The collected professions "of knowledge, thought and research" are under systematic attack from a state-sponsored philistinism intent on reducing the complexities of Gallic public debate to a series of "simplistic and terrifying" alternatives, the protesters say: "For or against Islamic veils? Left-leaning magistrates or too-tough cops? Artists - are they idlers or profiteers?"

The charge of anti-intellectualism is a highly damaging one in France, whose present-day Left Bank thinkers can draw on a rich tradition that includes the likes of Voltaire, Rousseau and Sartre.

Paris remains one of very few places in the world where postmodern structuralists or relativist post-structural modernists can harbour realistic hopes of making it in television.

Sylvain Bourmeau, a journalist at Les Inrockuptibles and one of the petition's organisers, said that at one stage last week, email signatures were coming in at the rate of 700 an hour. The magazine will publish the first 8,000 names over 17 pages this morning, he said.

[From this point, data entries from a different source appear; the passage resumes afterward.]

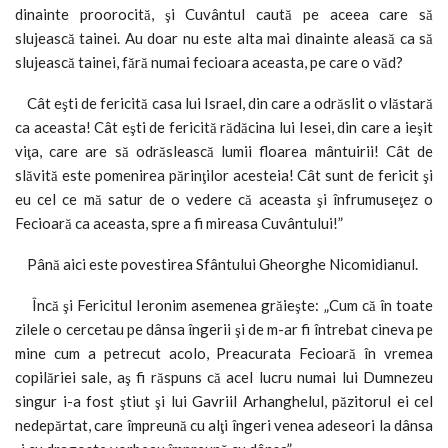
dinainte proorocită, şi Cuvântul caută pe aceea care să
slujească tainei. Au doar nu este alta mai dinainte aleasă ca să
slujească tainei, fără numai fecioara aceasta, pe care o văd?
Cât eşti de fericită casa lui Israel, din care a odrăslit o vlăstară
ca aceasta! Cât eşti de fericită rădăcina lui Iesei, din care a ieşit
viţa, care are să odrăslească lumii floarea mântuirii! Cât de
slăvită este pomenirea părinţilor acesteia! Cât sunt de fericit şi
eu cel ce mă satur de o vedere că aceasta şi înfrumuseţez o
Fecioară ca aceasta, spre a fi mireasa Cuvântului!”
Până aici este povestirea Sfântului Gheorghe Nicomidianul.
Încă şi Fericitul Ieronim asemenea grăieşte: „Cum că în toate
zilele o cercetau pe dânsa îngerii şi de m-ar fi întrebat cineva pe
mine cum a petrecut acolo, Preacurata Fecioară în vremea
copilăriei sale, aş fi răspuns că acel lucru numai lui Dumnezeu
singur i-a fost ştiut şi lui Gavriil Arhanghelul, păzitorul ei cel
nedepărtat, care împreună cu alţi îngeri venea adeseori la dânsa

"We are aiming to mobilise all those whose work involves some kind of mediation, which in turn demands a detour via comprehension - in other words, all that this government is currently short-circuiting in the name of political and PR efficiency," he added.

Perhaps unwisely, the blokeish prime minister, Jean-Pierre Raffarin, who prides himself on his man-of-the-people touch, has never been shy about confessing his suspicion of thinkers, savaging "those who suppose themselves to be great intellectuals" as recently as last October. His centre-right government has enraged many of France's "intellectual professions" recently.

Moves to regulate the status of psychotherapists provoked the fury of a whole generation of analysts, while fully 40,000 scientists denounced swinging cuts in state funding and the loss of some 550 postgraduate research jobs this year.

Lawyers, meanwhile, are up in arms at a bill passed last week which they say radically extends police and prosecutors' powers at the expense of justice and human rights, while magistrates are seething at the ruling UMP party's public criticism of the sentence handed down recently to its chairman, Alain Juppe. -Dawn/The Guardian News Service.